The Tech offense was firing on all cylinders when Tech won last Saturday against the Duke Blue Devils. Sophomore quarterback Vad Lee passed for four touchdowns and ran in another, accounting for 35 of Tech’s 38 points. Tech spoiled the chance of Duke being 3-0 for the first time since 1994 and really beat down a very solid Duke defense.
“They came out in new sets, things that we hadn’t practiced against, things we hadn’t seen,” said Duke defensive end Kenny Anunike in the post-game press conference.
Anunike is referring to the new diamond formation which has been the talk of Tech since the weekend. Tech had never run out of the diamond formation until Saturday. The diamond is basically the same as Tech’s usual flexbone formation, except that the A-backs line up beside the quarterback, who is in shotgun, and the B-back, who is behind the quarterback. The San-Francisco 49ers have actually run this formation recently, and it is a new wrinkle which will make the Tech offense even more difficult to prepare for. Just like in the flexbone, Tech can run the dive play and the triple option out of the diamond formation.

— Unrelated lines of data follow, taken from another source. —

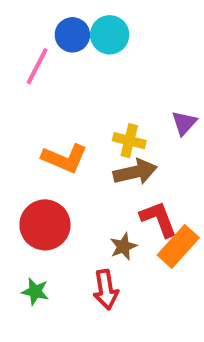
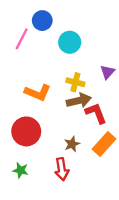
cyan circle: (110, 35) -> (70, 42), moved
red L-shape: (159, 219) -> (96, 113), moved

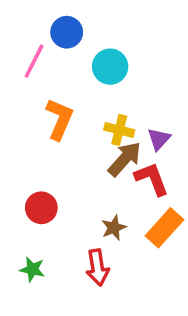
purple triangle: (107, 72) -> (159, 139), moved
orange L-shape: (38, 93) -> (59, 119), moved, turned -90
brown arrow: (79, 101) -> (125, 159), turned -35
red circle: (26, 131) -> (41, 208), size x0.7

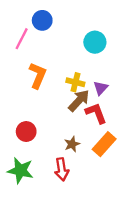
cyan circle: (110, 67) -> (95, 42), moved
green star: (32, 269) -> (20, 170), size x1.6

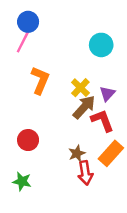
blue circle: (42, 20) -> (28, 22), moved
yellow cross: (75, 82) -> (80, 88), turned 30
red arrow: (62, 169) -> (85, 173), moved
green star: (20, 170) -> (22, 181), size x0.7

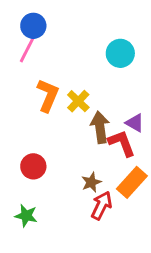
yellow cross: (80, 88) -> (78, 101), moved
purple triangle: (107, 94) -> (135, 123), moved, turned -42
brown arrow: (84, 107) -> (100, 127), turned -50
red arrow: (85, 173) -> (101, 205), turned -145

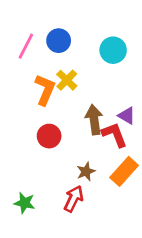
blue circle: (33, 26) -> (59, 41), moved
yellow cross: (78, 101) -> (67, 80), moved
red circle: (33, 166) -> (49, 136), moved
red arrow: (101, 205) -> (74, 199), moved

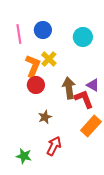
pink line: (26, 46) -> (19, 34), turned -36
red circle: (49, 136) -> (36, 85), moved
brown star: (86, 171) -> (45, 117), moved
green star: (25, 203) -> (24, 156), moved

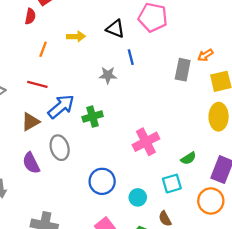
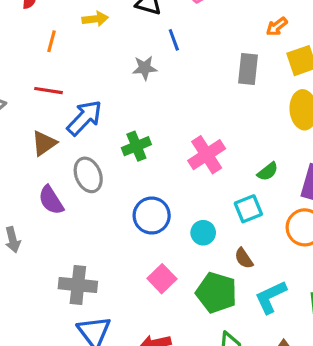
gray rectangle: (183, 70) -> (248, 69), moved
green cross: (93, 117) -> (136, 146), moved

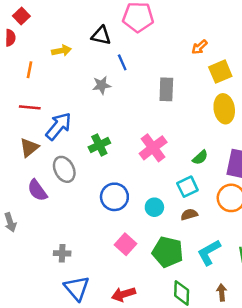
gray rectangle: (248, 69) -> (166, 89), moved
brown semicircle: (244, 258) -> (189, 214), moved, turned 112
gray cross: (78, 285) -> (62, 253), size x0.6

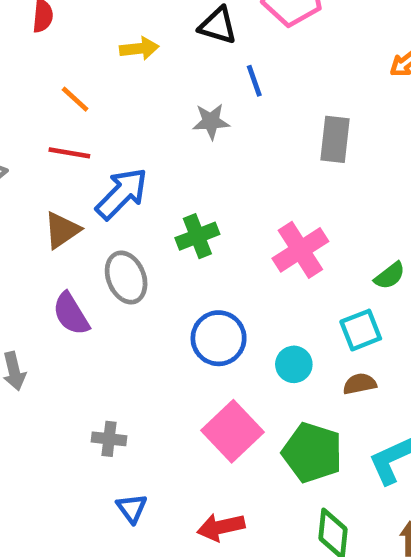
orange line: (29, 70) -> (75, 99), moved, turned -63
pink square: (126, 244) -> (232, 431), size x1.4
blue triangle: (77, 288) -> (132, 508), size x0.6

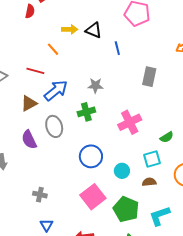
black triangle: (218, 26) -> (94, 30), moved
orange line: (75, 99) -> (53, 49), moved
gray star: (211, 121) -> (95, 86), moved

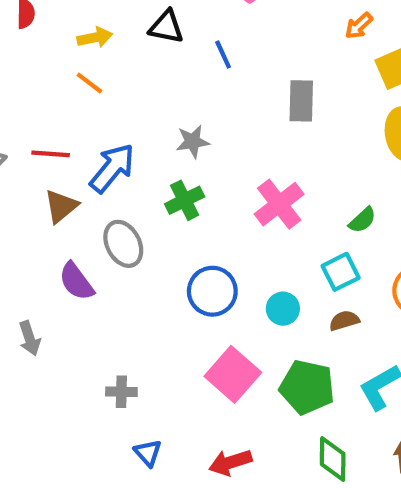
yellow arrow: (70, 29) -> (95, 37), moved
red line: (35, 71) -> (51, 154), moved

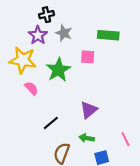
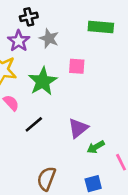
green rectangle: (108, 35) -> (101, 27), moved
black line: (51, 123) -> (34, 124), moved
green arrow: (87, 138) -> (96, 147), moved, turned -40

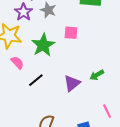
green arrow: (96, 147) -> (97, 75), moved

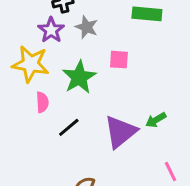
pink semicircle: (17, 63) -> (42, 102), turned 40
purple triangle: (72, 83) -> (120, 132), size x1.4

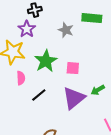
gray star: (87, 27) -> (66, 30), moved
pink square: (119, 60) -> (73, 68), moved

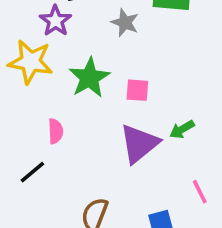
pink semicircle: (21, 78) -> (56, 131), moved
black line: (39, 95) -> (32, 172), moved

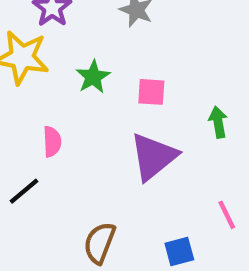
green star: (89, 78) -> (93, 77), size x0.7
green arrow: (182, 129) -> (218, 122), moved, turned 110

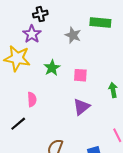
purple triangle: (153, 157) -> (81, 107), size x0.7

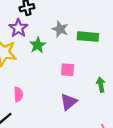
green rectangle: (100, 23) -> (88, 37), moved
green star: (52, 68) -> (38, 45), moved

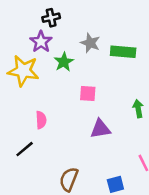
pink square: (68, 70) -> (88, 93), moved
purple triangle: (69, 102) -> (100, 129), turned 30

Lee became the first Tech quarterback under Paul Johnson to pass for four touchdowns and was the first since Reggie Ball to achieve that feat. Most college football followers were surprised to see Tech display such an aerial attack, but these numbers are here to stay with Lee at the helm. In the past, Tech has not been able to establish a passing game and, with the state of its rush offense, the potential is sky high this year with a much improved passing game.
DeAndre Smelter recorded his first reception as a Yellow Jacket in the game. Smelter, who is a former baseball player, is playing in his first season, already scoring two touchdowns against Duke. Smelter has the size, speed and intangibles to be a star at Tech. He is starting to be on the NFL radar and Coach Johnson knows the potential he has.

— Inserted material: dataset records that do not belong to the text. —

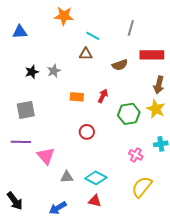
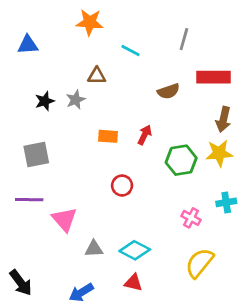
brown triangle: (86, 54) -> (97, 76), moved
yellow star: (156, 109) -> (219, 153), turned -30

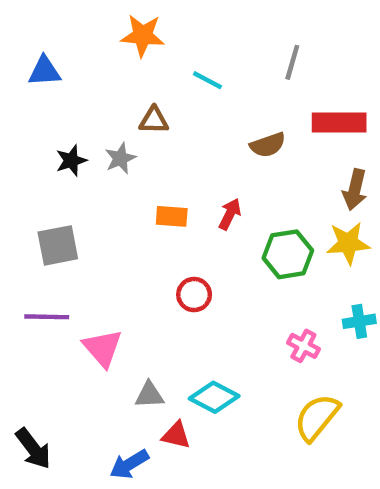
red triangle: (133, 283) -> (176, 435), moved

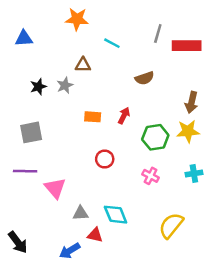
red rectangle: (339, 123) -> (187, 46), moved
pink cross: (303, 346) -> (151, 176), moved
cyan diamond: (214, 397) -> (116, 215), turned 40

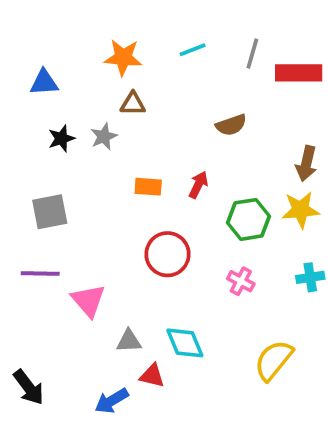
orange star: (77, 19) -> (123, 57), moved
blue triangle: (24, 38) -> (44, 83), moved
cyan line: (112, 43) -> (193, 50), moved, turned -49
red circle: (105, 159) -> (167, 254), size x1.5

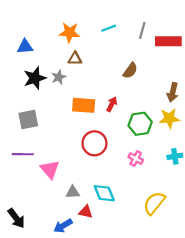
brown semicircle: (231, 125) -> (130, 71), turned -35
black star: (61, 138) -> (35, 78), size x1.5
orange rectangle: (148, 187) -> (84, 105), size x1.5

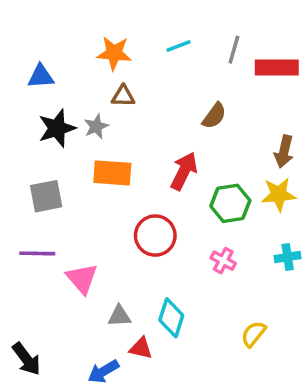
red arrow: (112, 104) -> (184, 171), size x1.5
orange rectangle: (84, 105) -> (112, 173), moved
cyan diamond: (104, 193) -> (171, 318), turned 40
yellow semicircle: (154, 203) -> (254, 334), size x0.7

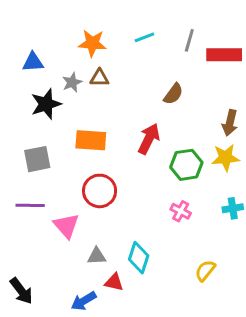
gray star: (96, 126) -> (72, 82), moved
red circle: (155, 236) -> (100, 191), moved

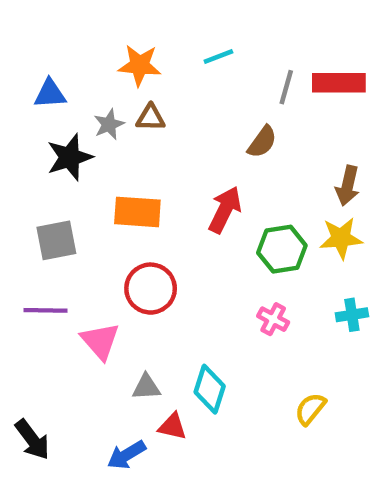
gray line: (189, 40) -> (286, 87), moved

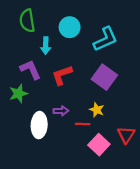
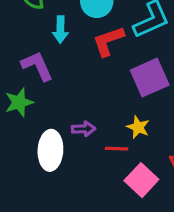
red L-shape: (62, 75) -> (108, 41), moved
purple square: (104, 77) -> (150, 78), turned 30

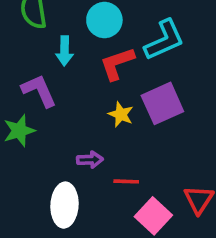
yellow star: (138, 127) -> (121, 114), moved
white ellipse: (50, 150) -> (64, 205), moved

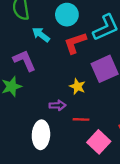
cyan arrow: (64, 51) -> (41, 35), turned 126
yellow star: (121, 114) -> (77, 86), moved

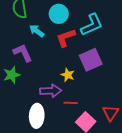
purple arrow: (57, 105) -> (51, 91), size x1.5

“I think DeAndre Smelter has a ton of ability,” Johnson said. “The more he plays football, the better he’s going to be.”
Lee returned to his hometown of Durham for the game, playing in front of more than 70 friends and family.

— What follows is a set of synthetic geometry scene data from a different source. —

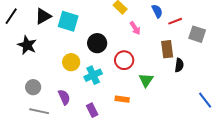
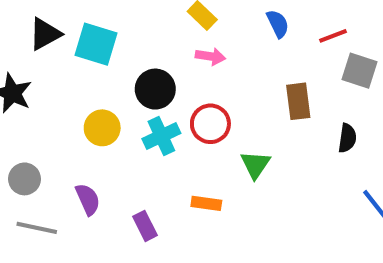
red line: (175, 21) -> (333, 36), moved
pink arrow: (135, 28) -> (210, 56), moved, turned -48
black semicircle: (179, 65) -> (347, 138), moved
cyan cross: (93, 75) -> (161, 136), moved

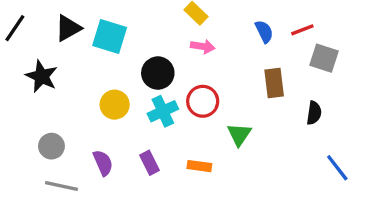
blue semicircle: (278, 24) -> (264, 31), moved
purple rectangle: (145, 226) -> (150, 163), moved

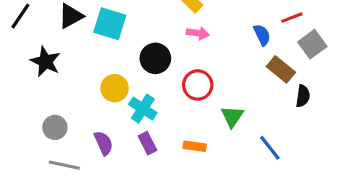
blue semicircle: (264, 31) -> (262, 35), moved
gray square: (324, 58) -> (312, 44), turned 36
brown rectangle: (274, 83) -> (281, 69), moved, turned -44
cyan cross: (163, 111) -> (143, 109), moved, turned -32
blue line: (337, 168) -> (270, 148), moved

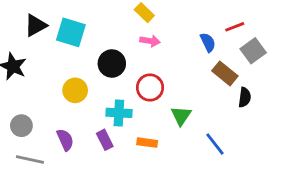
cyan cross: (143, 109) -> (119, 113), moved, turned -30

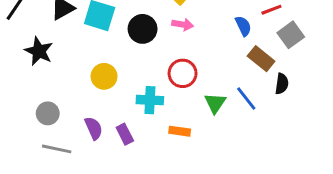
black circle: (112, 64) -> (143, 29), moved
purple rectangle: (105, 140) -> (125, 134), moved
blue line: (215, 144) -> (246, 99), moved

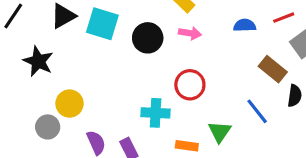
blue semicircle: (243, 26) -> (245, 25), moved, turned -66
yellow circle: (104, 76) -> (70, 104), moved
green triangle: (215, 103) -> (220, 132), moved

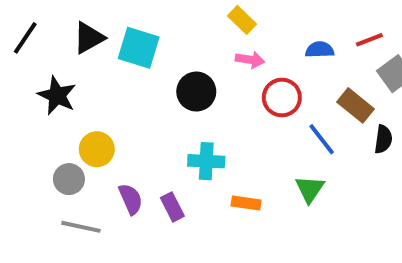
black circle: (148, 38) -> (196, 92), moved
red circle: (190, 85) -> (282, 97), moved
blue line: (257, 111) -> (322, 139), moved
green triangle: (220, 132) -> (310, 189), moved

“Everywhere I looked in stands, I saw people I know,” Lee said.
Lee had 22 carries for 76 yards and a touchdown to go along with 125 passing yards and four touchdowns, completing eight out of 16 passes.
“I would say it was probably the most emotional game because I know a lot of those guys,” Lee said.
There is still room for improvement in the passing game as a couple of those passing attempts were dropped balls and another couple were overthrown.
“We left some points out there. We can get better and we’ll need to be ready for North Carolina,” Lee said.
However, Lee showed how deadly the Tech offense can be when he checks down to his second target. The offensive line did well in pass protection, not allowing any sacks. Countless times, he hit running back Robbie Godhigh on very accurate throws at the sideline.
The most impressive part of the game was Tech going 74 yards in 1:02 with only 1:44 on the clock before halftime. Even though running the ball is the major part of the Tech offense, the two minute drill was executed perfectly in just five plays. Johnson continues to show up the critics who said Tech would never be able to run an effective two-minute drill passing the ball. Even though Tech scored 38 points and won by 24, Johnson was not satisfied and knows there is room to improve.
“I didn’t feel like we played particularly well on offense at Duke,” Johnson said. “I still think we left a lot of points on the field and we could have played a lot better in the first half. There were some plays we had chances to put the game way out of reach and we let them kind of hang around. Against good teams you won’t get second and third chances.”
Lee and junior offensive guard Shaquille Mason were both awarded ACC Player of the Week for their positions because of their performance against Duke.